Si va a teatro senza biglietto, ma portando con sé un fiasco di vino, o un cesto di frutta, oppure olio, formaggio, miele, verdure o altri prodotti della terra. E una sedia per assistere più comodamente allo spettacolo.
In Maremma, quasi 20, sta riprendendo così vita la tradizione contadina della veglia, attraverso il teatro e la narrazione: ci si ritrova insieme, in un cortile o in una piazza, come allora ci si ritrovava, dopo il lavoro nei campi, nelle stalle o nelle cucine, per raccontare storie, cantare o semplicemente stare.
Nata come piccola idea, si è trasformata in un appuntamento che il prossimo compirà 20 anni, richiamando sempre più partecipanti e artisi: si chiama “A Veglia – Teatro del Baratto” il festival che, organizzato dall’associazione culturale Creature Creative e patrocinato dal Comune di Manciano, dal 18 al 21 agosto animerà nuovamente il territorio.

C’è un’Italia che resiste allo spopolamento, rigenera i territori e trasforma il turismo in occasione di incontro. È l’Italia dei “paesi-persona”. Nel nuovo numero di VITA magazine raccontiamo 100 esperienze da conoscere e da visitare.
NELL’ITALIA DEI PAESI-PERSONA
La prima nuova “veglia”, nel 2007
La storia di “A Veglia” nasce dall’esperienza personale dell’autrice e attrice Elena Guerrini. Dopo anni trascorsi a Milano, nel 2007 l’attrice torna a vivere nel paese dei nonni, nel territorio di Manciano. «Qui ho incontrato persone che non erano mai state a teatro – anche perchè un teatro non c’era – e che probabilmente non sarebbero venute pagando un biglietto», racconta.

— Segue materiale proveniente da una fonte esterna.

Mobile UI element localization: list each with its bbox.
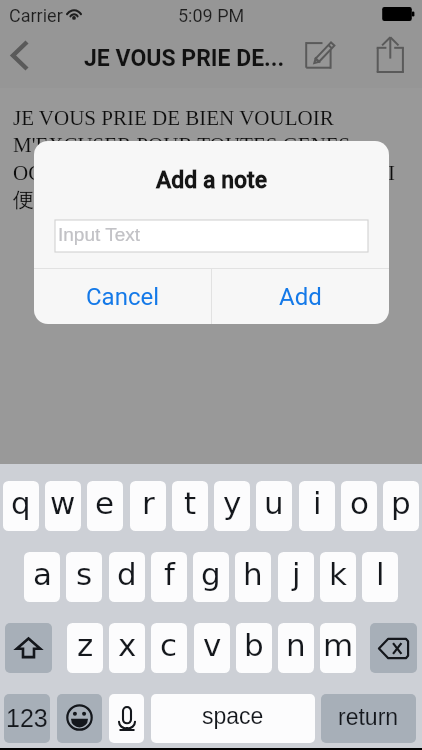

Così inizia ad aprire la propria casa agli spettatori, riprendendo l’antica consuetudine della veglia contadina. Ha debuttato con “Orti insorti”, narrazione nata anche dalla ricerca sulla storia del nonno Pompilio, contadino, e dall’incontro con gli abitanti dei poderi della zona.
Il pubblico non paga in denaro. Porta ciò che produce o ciò che ha in casa e lo offre in cambio della narrazione. «Per due anni ho vissuto praticamente senza spendere soldi per fare la spesa: quello che mi serviva arrivava attraverso il baratto con la mia narrazione», ricorda Guerrini.
L’esperienza cresce in fretta, grazie al passaparola tra amici e artisti che iniziano a interessarsi e ad avvicinarsi: così, da quelle prime serata, nasce un vero e proprio festival, prima a casa di Guerrini, poi nelle abitazioni di amici e residenti del territorio, nei poderi, nei giardini e nelle aziende agricole. Un appuntamento che si rinnova ogni anno, richiamando sempre più persone e molti artisti di spessore.
Una processione laica, con la sedia in mano
Negli anni il festival ha ottenuto finanziamenti che permettono di sostenere alcune spese degli artisti, come viaggio e ospitalità, ma il baratto rimane il cardine del progetto e del rapporto tra pubblico, territorio e artisti.
Sostituire il biglietto in denaro con un dono della terra non è semplice folklore, ma un gesto rivoluzionario di fiducia e giustizia poetica
Ekena Guerrini
«Il festival vuole restituire all’atto teatrale la sua dimensione più autentica: quella dell’etica, dell‘incontro umano e della memoria condivisa», ci spiega Guerrini.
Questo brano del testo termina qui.